======== Entries provided ========
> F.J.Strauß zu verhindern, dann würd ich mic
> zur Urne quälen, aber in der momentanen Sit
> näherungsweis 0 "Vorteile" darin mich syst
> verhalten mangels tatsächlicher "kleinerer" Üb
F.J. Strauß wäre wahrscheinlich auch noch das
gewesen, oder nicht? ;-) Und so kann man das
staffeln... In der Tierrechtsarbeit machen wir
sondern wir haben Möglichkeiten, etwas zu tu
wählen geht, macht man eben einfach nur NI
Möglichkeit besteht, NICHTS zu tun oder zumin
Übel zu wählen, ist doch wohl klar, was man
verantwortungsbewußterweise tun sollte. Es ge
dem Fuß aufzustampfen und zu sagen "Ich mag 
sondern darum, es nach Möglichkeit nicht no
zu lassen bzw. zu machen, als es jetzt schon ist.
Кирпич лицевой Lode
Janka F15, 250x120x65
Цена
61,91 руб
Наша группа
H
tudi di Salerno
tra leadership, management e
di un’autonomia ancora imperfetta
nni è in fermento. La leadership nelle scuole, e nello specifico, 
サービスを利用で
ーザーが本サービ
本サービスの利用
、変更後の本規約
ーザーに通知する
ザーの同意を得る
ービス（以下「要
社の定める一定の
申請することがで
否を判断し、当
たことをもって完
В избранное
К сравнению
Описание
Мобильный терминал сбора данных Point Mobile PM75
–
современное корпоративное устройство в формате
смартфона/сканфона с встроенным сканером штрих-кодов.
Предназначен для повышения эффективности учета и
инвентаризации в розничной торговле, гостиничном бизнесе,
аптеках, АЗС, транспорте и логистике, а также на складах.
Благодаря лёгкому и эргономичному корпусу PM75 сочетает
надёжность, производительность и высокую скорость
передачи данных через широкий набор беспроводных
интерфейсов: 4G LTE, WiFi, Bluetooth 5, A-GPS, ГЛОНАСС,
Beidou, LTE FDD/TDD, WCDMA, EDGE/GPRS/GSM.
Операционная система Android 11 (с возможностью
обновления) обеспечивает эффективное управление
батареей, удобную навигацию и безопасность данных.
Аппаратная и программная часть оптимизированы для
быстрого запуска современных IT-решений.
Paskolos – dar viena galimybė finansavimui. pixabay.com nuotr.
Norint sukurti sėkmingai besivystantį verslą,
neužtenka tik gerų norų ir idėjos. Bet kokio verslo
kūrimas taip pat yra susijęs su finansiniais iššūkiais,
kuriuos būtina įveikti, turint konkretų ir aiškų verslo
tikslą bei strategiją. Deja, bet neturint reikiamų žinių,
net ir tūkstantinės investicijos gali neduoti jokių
========
**Task prompt:** You are asked to copy all of the entries above exactly.

**Written solution:**
> F.J.Strauß zu verhindern, dann würd ich mic
> zur Urne quälen, aber in der momentanen Sit
> näherungsweis 0 "Vorteile" darin mich syst
> verhalten mangels tatsächlicher "kleinerer" Üb
F.J. Strauß wäre wahrscheinlich auch noch das
gewesen, oder nicht? ;-) Und so kann man das
staffeln... In der Tierrechtsarbeit machen wir
sondern wir haben Möglichkeiten, etwas zu tu
wählen geht, macht man eben einfach nur NI
Möglichkeit besteht, NICHTS zu tun oder zumin
Übel zu wählen, ist doch wohl klar, was man
verantwortungsbewußterweise tun sollte. Es ge
dem Fuß aufzustampfen und zu sagen "Ich mag 
sondern darum, es nach Möglichkeit nicht no
zu lassen bzw. zu machen, als es jetzt schon ist.
Кирпич лицевой Lode
Janka F15, 250x120x65
Цена
61,91 руб
Наша группа
H
tudi di Salerno
tra leadership, management e
di un’autonomia ancora imperfetta
nni è in fermento. La leadership nelle scuole, e nello specifico, 
サービスを利用で
ーザーが本サービ
本サービスの利用
、変更後の本規約
ーザーに通知する
ザーの同意を得る
ービス（以下「要
社の定める一定の
申請することがで
否を判断し、当
たことをもって完
В избранное
К сравнению
Описание
Мобильный терминал сбора данных Point Mobile PM75
–
современное корпоративное устройство в формате
смартфона/сканфона с встроенным сканером штрих-кодов.
Предназначен для повышения эффективности учета и
инвентаризации в розничной торговле, гостиничном бизнесе,
аптеках, АЗС, транспорте и логистике, а также на складах.
Благодаря лёгкому и эргономичному корпусу PM75 сочетает
надёжность, производительность и высокую скорость
передачи данных через широкий набор беспроводных
интерфейсов: 4G LTE, WiFi, Bluetooth 5, A-GPS, ГЛОНАСС,
Beidou, LTE FDD/TDD, WCDMA, EDGE/GPRS/GSM.
Операционная система Android 11 (с возможностью
обновления) обеспечивает эффективное управление
батареей, удобную навигацию и безопасность данных.
Аппаратная и программная часть оптимизированы для
быстрого запуска современных IT-решений.
Paskolos – dar viena galimybė finansavimui. pixabay.com nuotr.
Norint sukurti sėkmingai besivystantį verslą,
neužtenka tik gerų norų ir idėjos. Bet kokio verslo
kūrimas taip pat yra susijęs su finansiniais iššūkiais,
kuriuos būtina įveikti, turint konkretų ir aiškų verslo
tikslą bei strategiją. Deja, bet neturint reikiamų žinių,
net ir tūkstantinės investicijos gali neduoti jokių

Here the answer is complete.